İnsanın dünyaya gelme anı, doğum ile birlikte fani dünyada geçireceği zaman, az mı çok mu yaşayacağı kendi kararı ile tespit edilmez. Dünyaya gelirken erkek mi, yoksa kadın mı olacağının kararı da kendisine ait değildir. Teninin rengi, gözünün rengi nasıl olsun, hoşnut olacağı rengi seçme konusunda karar vermek de kendisine ait değildir. Bütün bunların yanında insan yaşadığı çevre tarafından tenkit edilmeyecek, onaylanacak bir surette görünmek ihtiyacı duymaktadır. Her insan çevresinin onaylamayacağı, kınayacağı, aşağılayacağı, küçümseyeceği bir konumda olmak istemez. Bu nedenlerle Allah’ın takdiri ile yaratılan insan gözünün rengini, kaşlarını, kirpiklerini, saçını, vücut yapısını kınayanların, hor görenlerin takılmayacağı, tenkit etmeyeceği şekle ve renge döndürmeye çalışır. İnsan için mükemmel olmak izafi bir kavramdır.

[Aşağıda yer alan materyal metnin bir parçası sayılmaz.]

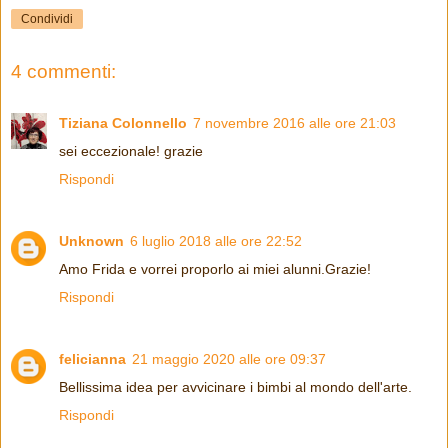
Condividi
4 commenti:
Tiziana Colonnello
7 novembre 2016 alle ore 21:03
sei eccezionale! grazie
Rispondi
Unknown
6 luglio 2018 alle ore 22:52
Amo Frida e vorrei proporlo ai miei alunni.Grazie!
Rispondi
felicianna
21 maggio 2020 alle ore 09:37
Bellissima idea per avvicinare i bimbi al mondo dell'arte.
Rispondi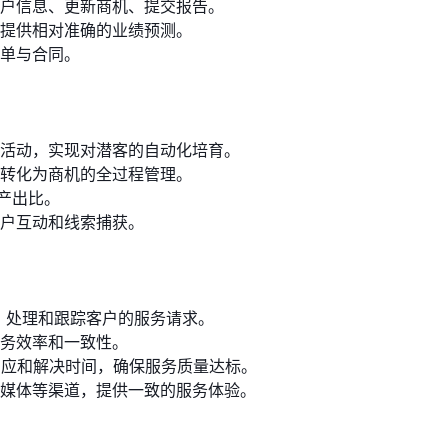
户信息、更新商机、提交报告。
提供相对准确的业绩预测。
单与合同。
活动，实现对潜客的自动化培育。
转化为商机的全过程管理。
产出比。
户互动和线索捕获。
、处理和跟踪客户的服务请求。
务效率和一致性。
响应和解决时间，确保服务质量达标。
媒体等渠道，提供一致的服务体验。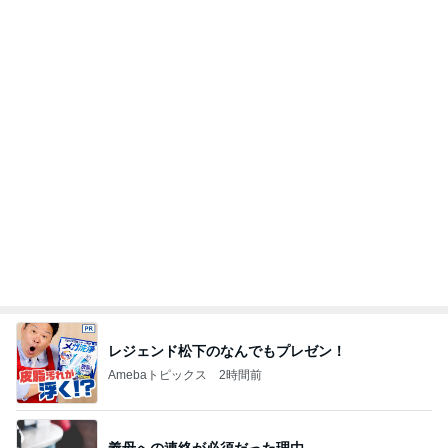
9月の新作に向けた予算の温存
Amebaトピックス
15時間前
3週間ぶりに熊本でするお仕事
Amebaトピックス
1日前
お寿司屋さんでの10人での食事会
Amebaトピックス
1日前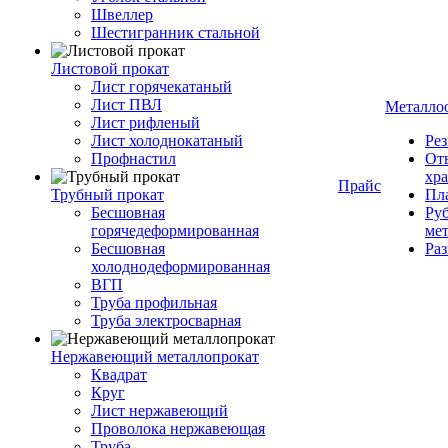
Швеллер
Шестигранник стальной
Листовой прокат
Лист горячекатаный
Лист ПВЛ
Металло
Лист рифленый
Лист холоднокатаный
Рез
Профнастил
От
хр
Прайс
Трубный прокат
Пла
Бесшовная
Руб
горячедеформированная
ме
Бесшовная
Ра
холоднодеформированная
ВГП
Труба профильная
Труба электросварная
Нержавеющий металлопрокат
Квадрат
Круг
Лист нержавеющий
Проволока нержавеющая
Труба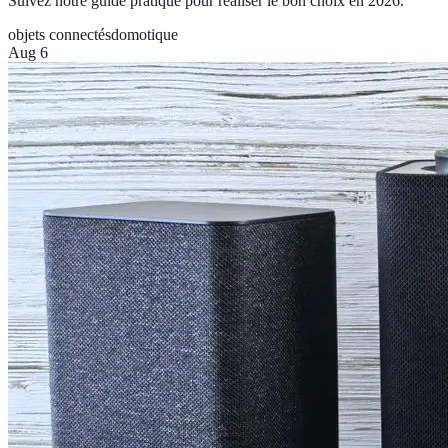
Suivez notre guide pratique pour réaliser le bon choix en 2026.
objets connectés
domotique
Aug 6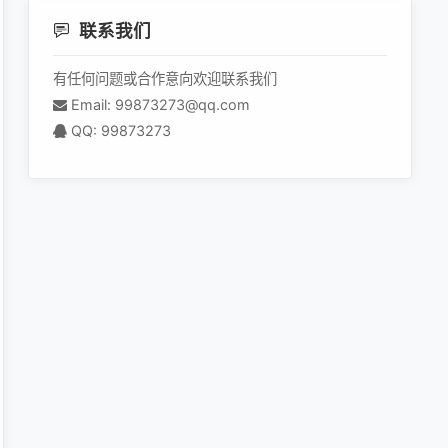
联系我们
有任何问题或合作意向欢迎联系我们
Email: 99873273@qq.com
isNotBlank(paraVal))
QQ: 99873273
uPrice1  marketPrice1  stockInventory1  skuUpperLimit1  sku1  lo
ckInventory"+i);            //
rameter("showStatus"+i);                String sort = request.ge
tringUtils.equals(skuType, ""))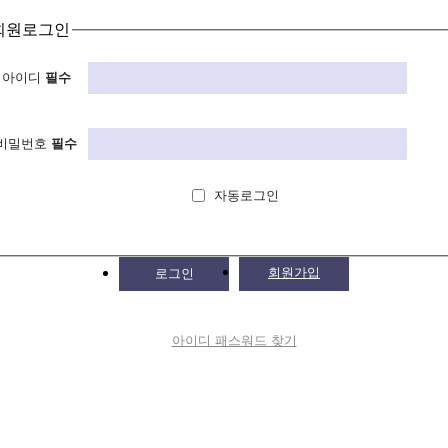
회원로그인
아이디
필수
비밀번호
필수
자동로그인
회원가입
로그인
아이디 패스워드 찾기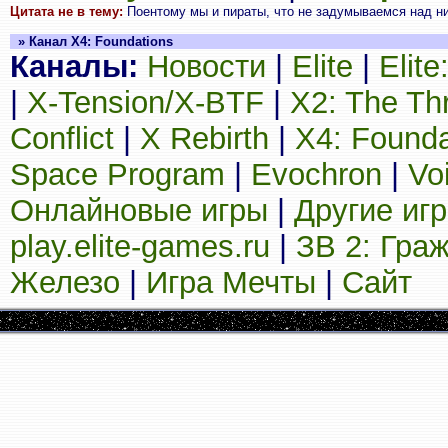
Цитата не в тему:
Поентому мы и пираты, что не задумываемся над н
» Канал X4: Foundations
Каналы:
Новости
|
Elite
|
Elit
|
X-Tension/X-BTF
|
X2: The Th
Conflict
|
X Rebirth
|
X4: Founda
Space Program
|
Evochron
|
Vo
Онлайновые игры
|
Другие иг
play.elite-games.ru
|
ЗВ 2: Гра
Железо
|
Игра Мечты
|
Сайт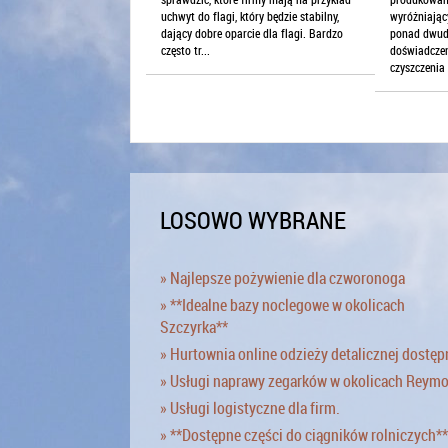
wyróżniając
uchwyt do flagi, który będzie stabilny,
ponad dwud
dający dobre oparcie dla flagi. Bardzo
doświadczen
często tr...
czyszczenia
LOSOWO WYBRANE
» Najlepsze pożywienie dla czworonoga
» **Idealne bazy noclegowe w okolicach
Szczyrka**
» Hurtownia online odzieży detalicznej dostęp
» Usługi naprawy zegarków w okolicach Reym
» Usługi logistyczne dla firm.
» **Dostępne części do ciągników rolniczych**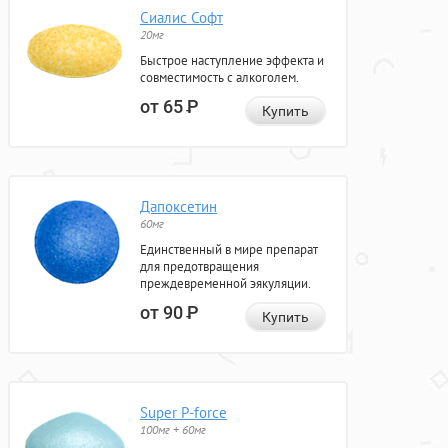
Сиалис Софт
20мг
Быстрое наступление эффекта и
совместимость с алкоголем.
от 65
Р
Купить
Дапоксетин
60мг
Единственный в мире препарат
для предотвращения
преждевременной эякуляции.
от 90
Р
Купить
Super P-force
100мг + 60мг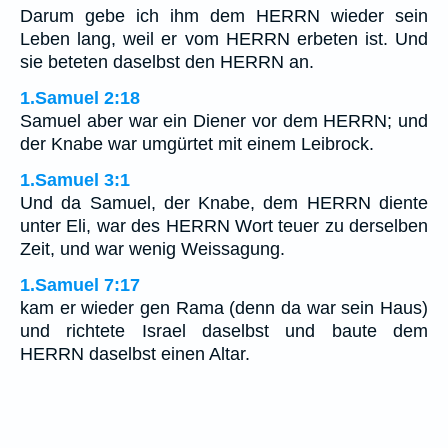
Darum gebe ich ihm dem HERRN wieder sein
Leben lang, weil er vom HERRN erbeten ist. Und
sie beteten daselbst den HERRN an.
1.Samuel 2:18
Samuel aber war ein Diener vor dem HERRN; und
der Knabe war umgürtet mit einem Leibrock.
1.Samuel 3:1
Und da Samuel, der Knabe, dem HERRN diente
unter Eli, war des HERRN Wort teuer zu derselben
Zeit, und war wenig Weissagung.
1.Samuel 7:17
kam er wieder gen Rama (denn da war sein Haus)
und richtete Israel daselbst und baute dem
HERRN daselbst einen Altar.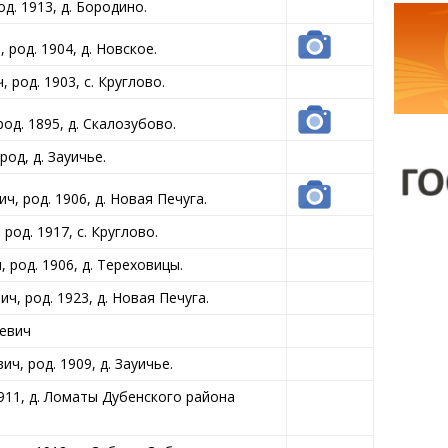
д. 1913, д. Бородино.
род. 1904, д. Новское.
од. 1903, с. Круглово.
д. 1895, д. Скалозубово.
д, д. Зауичье.
 род. 1906, д. Новая Печуга.
д. 1917, с. Круглово.
род. 1906, д. Тереховицы.
, род. 1923, д. Новая Печуга.
евич
, род. 1909, д. Зауичье.
911, д. Ломаты Дубенского района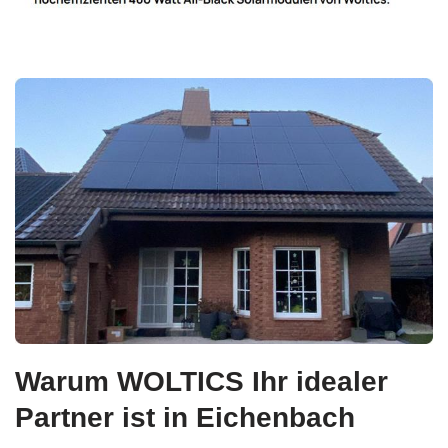
Warum WOLTICS Ihr idealer
Partner ist in Eichenbach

Allah insanı en güzel şekilde yaratmıştır. Kur’an –ı Kerimde Tin suresi 4. ayetinde Allah “insanı en güzel şekilde (Ahsen-i takvim) yaratmıştır” buyuruyor. İnsan maddi ve manevi olarak en güzel şekilde yaratılmıştır. Allah’ın en güzel şekilde yarattığı varlıkların yaratılmış asıllarını değiştirmek, Nisa Suresi 119. Ayette Şeytanın insanları saptırmak için kullandığı amellerinden olduğu anlatılmaktadır.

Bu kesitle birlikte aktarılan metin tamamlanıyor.